Monday, July 28, 2014

We've moved!

Come over to - we've moved over to wordpress for a bit tighter control on our posts.

See you there!

Friday, July 11, 2014

Going Greek. Sort of.

The upcoming reign is a classical Greek reign, which is why I'm furiously working on garb for this weekend, which is Coronation.  After raiding Walmart for sheets (they make fantastic peplos!), I realised I needed to have something to actually turn a bedsheet into piece of clothing.

I raided my jewellery box, and unfortunately nothing.

Go go gadget research (and a Pinterest trawl), and I found this - and while I don't have a forge, I do have wire.  A lot of wire.  And a hammer.  And a bit of patience.

Behold my faint copy.  It will do in a pinch (Coronation is tomorrow morning), but for quick and dirty and won't ruin my new bedsheets too much, I've got four fibulae and time to work on getting my house back to some semblance of working order after being gone for essentially a month. 

While I was gone, I got to go play with the Norse at L'Anse aux Meadows in Newfoundland and Labrador, Canada.  L'Anse aux Meadows is known as the first Norse settlement in North America (done in the 8th century), where western and eastern migration met again when the Norse and the Beothuk met to trade.
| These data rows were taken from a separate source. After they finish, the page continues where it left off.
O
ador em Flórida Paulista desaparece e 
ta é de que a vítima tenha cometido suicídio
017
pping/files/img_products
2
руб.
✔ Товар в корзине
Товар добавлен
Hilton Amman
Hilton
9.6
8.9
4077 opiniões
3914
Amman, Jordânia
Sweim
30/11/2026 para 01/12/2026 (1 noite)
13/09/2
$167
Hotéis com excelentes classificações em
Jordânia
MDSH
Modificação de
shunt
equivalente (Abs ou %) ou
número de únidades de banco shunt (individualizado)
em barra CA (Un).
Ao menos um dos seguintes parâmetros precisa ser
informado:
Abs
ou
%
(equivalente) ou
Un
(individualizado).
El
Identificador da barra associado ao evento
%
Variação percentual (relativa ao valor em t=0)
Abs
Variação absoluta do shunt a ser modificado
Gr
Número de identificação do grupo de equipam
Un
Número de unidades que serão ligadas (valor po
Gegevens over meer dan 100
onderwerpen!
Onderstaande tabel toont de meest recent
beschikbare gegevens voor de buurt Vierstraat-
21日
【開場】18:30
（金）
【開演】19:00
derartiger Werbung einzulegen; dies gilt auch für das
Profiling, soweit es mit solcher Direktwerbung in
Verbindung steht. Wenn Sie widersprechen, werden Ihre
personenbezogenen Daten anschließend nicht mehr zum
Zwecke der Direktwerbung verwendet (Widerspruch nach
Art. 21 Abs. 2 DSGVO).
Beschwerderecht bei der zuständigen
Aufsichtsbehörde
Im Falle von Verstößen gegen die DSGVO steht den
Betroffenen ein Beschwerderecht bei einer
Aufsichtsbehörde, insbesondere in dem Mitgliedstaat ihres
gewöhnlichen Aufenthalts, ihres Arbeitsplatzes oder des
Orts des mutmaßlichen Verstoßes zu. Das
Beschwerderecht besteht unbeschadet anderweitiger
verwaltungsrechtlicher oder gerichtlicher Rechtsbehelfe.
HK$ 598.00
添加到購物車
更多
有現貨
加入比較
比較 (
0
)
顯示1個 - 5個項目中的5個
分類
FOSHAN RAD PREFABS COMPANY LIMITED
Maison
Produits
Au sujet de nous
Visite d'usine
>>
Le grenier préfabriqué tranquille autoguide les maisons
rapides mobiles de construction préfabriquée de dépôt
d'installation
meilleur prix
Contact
I got some photos of the recreations at Norstead (not far from where Leif Ericsson and his people settled, actually) and L'Anse Aux Meadows.  Let me tell you - there is nothing cooler than seeing a sod longhouse with icebergs in the distance.  It really helps capture history in a unique way.

In addition to this, I also went to the former Colony of Avalon, and saw some beautiful beads that were used in rosaries, as well as some used in trade.  The Colony of Avalon is from the other end of the spectrum - early to mid-17th century, however, many of the items found dated from SCA period

I'm really inspired to work on something from my period, and then some.  I also received some gorgeous silk that needs to be made into garb, and soon.
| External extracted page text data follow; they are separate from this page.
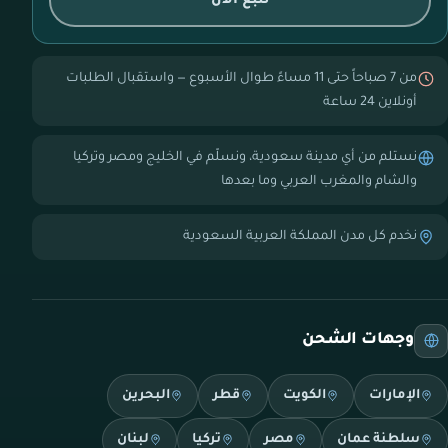
تتبع الآن
من 7 صباحاً حتى 11 مساءً طوال الأسبوع — واستقبال الطلبات
أونلاين 24 ساعة
نستلم من أي مدينة سعودية، ونسلّم في الخليج ومصر وتركيا
والشام والمغرب العربي وما بعدها
نخدم كل مدن المملكة العربية السعودية
وجهات الشحن
الإمارات
الكويت
قطر
البحرين
سلطنة عمان
مصر
تركيا
لبنان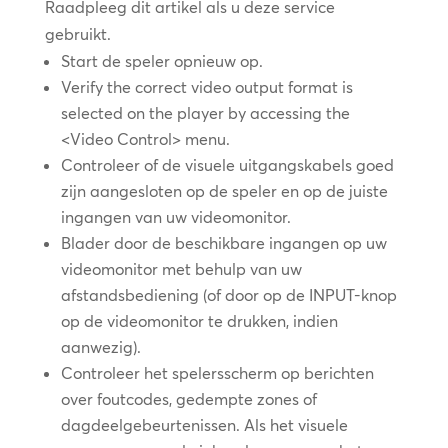
Raadpleeg dit artikel als u deze service
gebruikt.
Start de speler opnieuw op.
Verify the correct video output format is
selected on the player by accessing the
<Video Control> menu.
Controleer of de visuele uitgangskabels goed
zijn aangesloten op de speler en op de juiste
ingangen van uw videomonitor.
Blader door de beschikbare ingangen op uw
videomonitor met behulp van uw
afstandsbediening (of door op de INPUT-knop
op de videomonitor te drukken, indien
aanwezig).
Controleer het spelersscherm op berichten
over foutcodes, gedempte zones of
dagdeelgebeurtenissen. Als het visuele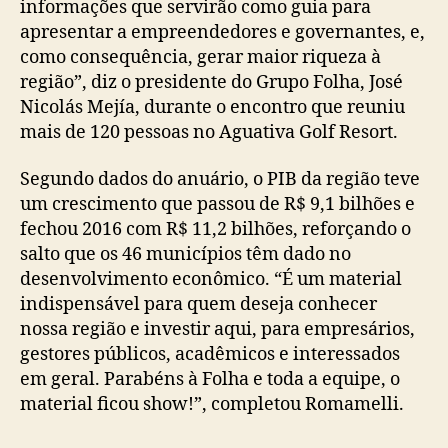
informações que servirão como guia para
apresentar a empreendedores e governantes, e,
como consequência, gerar maior riqueza à
região”, diz o presidente do Grupo Folha, José
Nicolás Mejía, durante o encontro que reuniu
mais de 120 pessoas no Aguativa Golf Resort.
Segundo dados do anuário, o PIB da região teve
um crescimento que passou de R$ 9,1 bilhões e
fechou 2016 com R$ 11,2 bilhões, reforçando o
salto que os 46 municípios têm dado no
desenvolvimento econômico. “É um material
indispensável para quem deseja conhecer
nossa região e investir aqui, para empresários,
gestores públicos, acadêmicos e interessados
em geral. Parabéns à Folha e toda a equipe, o
material ficou show!”, completou Romamelli.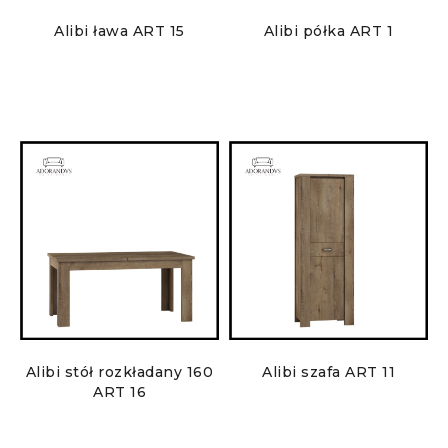
Alibi ława ART 15
Alibi półka ART 1
Alibi stół rozkładany 160
Alibi szafa ART 11
ART 16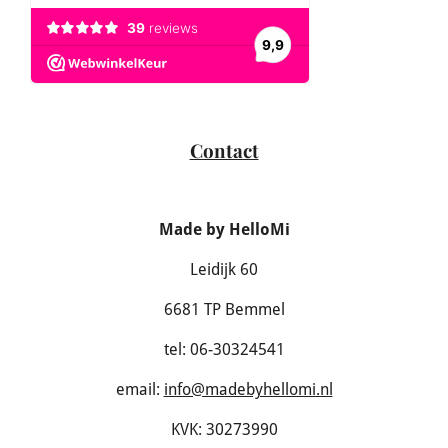
Contact
Made by HelloMi
Leidijk 60
6681 TP Bemmel
tel: 06-30324541
email:
info@madebyhellomi.nl
KVK: 30273990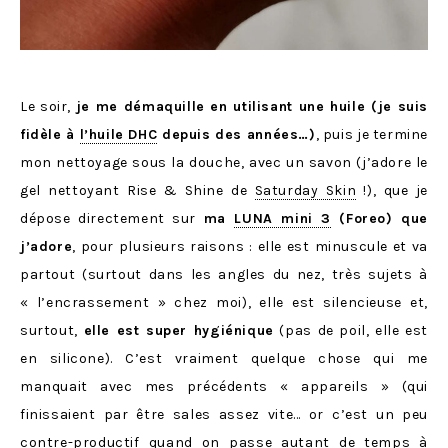
Le soir,
je me démaquille en utilisant une huile (je suis
fidèle à
l’huile DHC
depuis des années…)
, puis je termine
mon nettoyage sous la douche, avec un savon (j’adore le
gel nettoyant Rise & Shine de
Saturday Skin
!), que je
dépose directement sur
ma
LUNA mini 3
(Foreo) que
j’adore
, pour plusieurs raisons : elle est minuscule et va
partout (surtout dans les angles du nez, très sujets à
« l’encrassement » chez moi), elle est silencieuse et,
surtout,
elle est super hygiénique
(pas de poil, elle est
en silicone). C’est vraiment quelque chose qui me
manquait avec mes précédents « appareils » (qui
finissaient par être sales assez vite… or c’est un peu
contre-productif quand on passe autant de temps à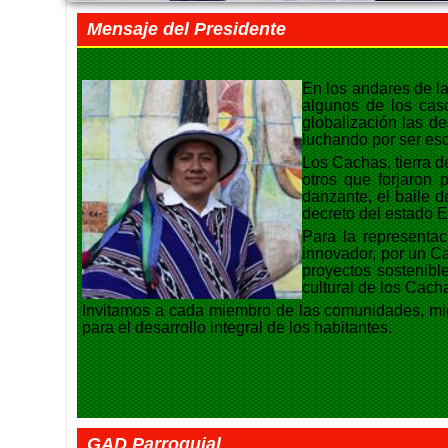
Mensaje del Presidente
En los andares de la
algunos de los caso
globalización las d
luchando por ser es
Los Cachas, tierra 
otros que forjaron 
danzante, el baile d
decreto del estado 
Para la representa
innovador, por un C
proyectos sostenibl
cultural de los Cach
Invitamos a cada miembro de las comunidades, mig
para el desarrollo integral de los habitantes.
GAD Parroquial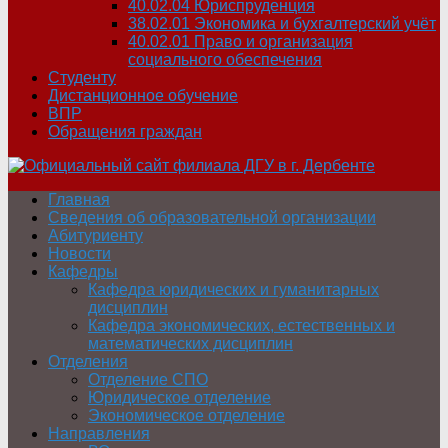
40.02.04 Юриспруденция
38.02.01 Экономика и бухгалтерский учёт
40.02.01 Право и организация
социального обеспечения
Студенту
Дистанционное обучение
ВПР
Обращения граждан
Главная
Сведения об образовательной организации
Абитуриенту
Новости
Кафедры
Кафедра юридических и гуманитарных
дисциплин
Кафедра экономических, естественных и
математических дисциплин
Отделения
Отделение СПО
Юридическое отделение
Экономическое отделение
Направления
I've also been asked to work on some items for the kingdom's Pennsic gift basket to Caid.  Once these are complete, I'll be posting them.

Welcome home, inspiration.

Sunday, June 8, 2014

EKAE Swap #5

I just got done with the latest East Kingdom Artisanal Exchange, and I have to tell you, this one challenged me a lot.

To be fair, my Laurel did lay down a couple expectations about doing something a bit more . . . involved . . . than my last few swaps.

So I did do something really out of my comfort zone in a lot of ways.  I did go with some things that were comfortable to me (check out the veil pins!), but I also did the paternoster that you see to your right.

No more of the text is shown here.